**Instructions to follow**
Pick the lines holding the string "قابلة" out of the records and copy them.
((
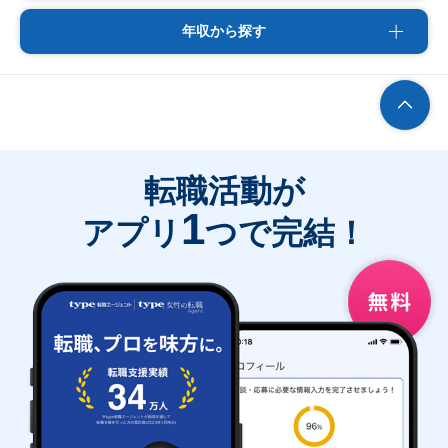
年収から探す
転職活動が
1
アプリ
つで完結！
))
((
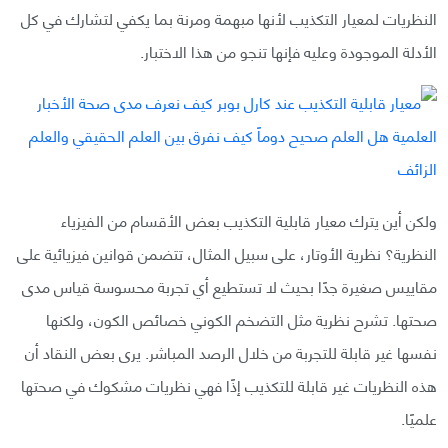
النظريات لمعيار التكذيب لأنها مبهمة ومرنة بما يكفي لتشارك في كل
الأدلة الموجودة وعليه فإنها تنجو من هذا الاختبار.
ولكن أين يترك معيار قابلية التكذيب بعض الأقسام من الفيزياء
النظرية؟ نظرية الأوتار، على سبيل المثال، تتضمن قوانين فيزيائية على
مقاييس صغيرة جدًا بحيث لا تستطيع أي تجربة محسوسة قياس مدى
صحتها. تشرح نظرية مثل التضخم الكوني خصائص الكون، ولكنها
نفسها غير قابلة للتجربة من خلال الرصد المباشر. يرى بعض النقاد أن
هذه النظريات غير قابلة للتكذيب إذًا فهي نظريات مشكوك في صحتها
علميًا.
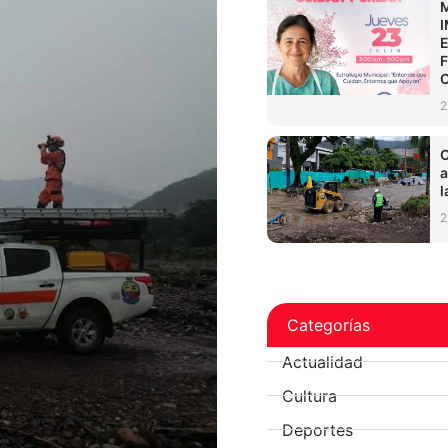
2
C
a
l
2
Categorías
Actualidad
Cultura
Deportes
))
**Your response**
نفسها غير قابلة للتجربة من خلال الرصد المباشر. يرى بعض النقاد أن
هذه النظريات غير قابلة للتكذيب إذًا فهي نظريات مشكوك في صحتها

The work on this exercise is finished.